String Quartet No. 3
1997, 10:30

String Quartet No. 3 is a set of variations on a structural theme that pervades all four movements. The composer used the computer for abstractly planning the composition, then interpreted numerical output in terms of his knowledge of string instruments. In stipulating an underlying structure, the composer starts with dimly envisioned goals, reads the computer output, and resubmits the input as long as is necessary until his esthetic goals are met. It is the feedback loop between the computer's algorithms and the living consciousness of the composer that shapes the work. However, the computer has no say in the overall form; it only computes materials for sections. The composer alone decides how to shape the musical form, by sequencing musical materials in time.
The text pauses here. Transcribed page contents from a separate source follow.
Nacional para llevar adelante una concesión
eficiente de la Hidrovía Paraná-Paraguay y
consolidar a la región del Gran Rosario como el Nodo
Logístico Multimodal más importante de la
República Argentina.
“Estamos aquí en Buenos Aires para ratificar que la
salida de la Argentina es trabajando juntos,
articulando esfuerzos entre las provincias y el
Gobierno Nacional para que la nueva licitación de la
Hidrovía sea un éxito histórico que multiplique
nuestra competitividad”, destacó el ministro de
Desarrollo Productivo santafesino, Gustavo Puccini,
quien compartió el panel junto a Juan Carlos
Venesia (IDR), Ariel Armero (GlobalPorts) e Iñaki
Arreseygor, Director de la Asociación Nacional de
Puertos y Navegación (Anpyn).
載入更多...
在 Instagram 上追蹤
In this way, the out-of time work is given over to automation, while the in-time flow of musical materials fully remains the composer's responsibility.

In this quartet, each movement's structure is characterized by a difference in the number of independent voices, from 1 (movement I) to 4 (movement II). The more voices are used, the more the degree of freedom to interpret output during the creative process is reduced, so that the requirements for disciplined specification of input to the computer program are correspondingly increased. In the quartet, the change from 1 to 4 independent voices can be traced in the progression from movement I (1 voice) to III (2 voices) to IV (3 voices) to II (4 voices). Voices not computed by algorithm are derived from the computer output through the composer's interpretation.
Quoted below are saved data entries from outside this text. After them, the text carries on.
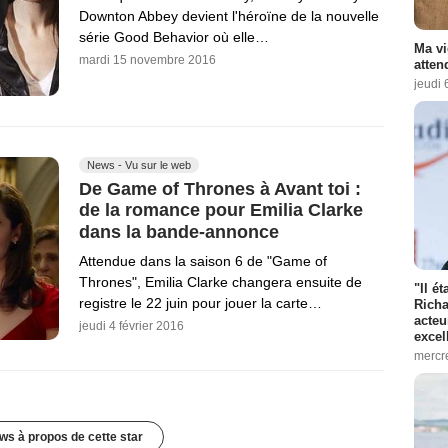
Downton Abbey devient l'héroïne de la nouvelle
série Good Behavior où elle…
Ma vi
mardi 15 novembre 2016
atten
jeudi 
News - Vu sur le web
De Game of Thrones à Avant toi :
de la romance pour Emilia Clarke
dans la bande-annonce
Attendue dans la saison 6 de "Game of
Thrones", Emilia Clarke changera ensuite de
"Il é
registre le 22 juin pour jouer la carte…
Richa
acteu
jeudi 4 février 2016
excel
mercr
ws à propos de cette star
In spirit, the quartet follows the composer's belief that structural decisions are fully sufficient to determine esthetic content. Working with stipulations, the composer trusts that his ability to design and plan musical progressions according to rules will yield esthetically relevant results, and that the unity of the material used will guarantee the integrity of the work as a whole. This belief was tested over a five-year period in which the many changes in the composer's life did not deter him from pursuing the work as planned. The work can be heard as a document testifying to the integrity of the musical mind unassailable by time passing, which is achieved by creating passages of time in a wholly symbolic medium.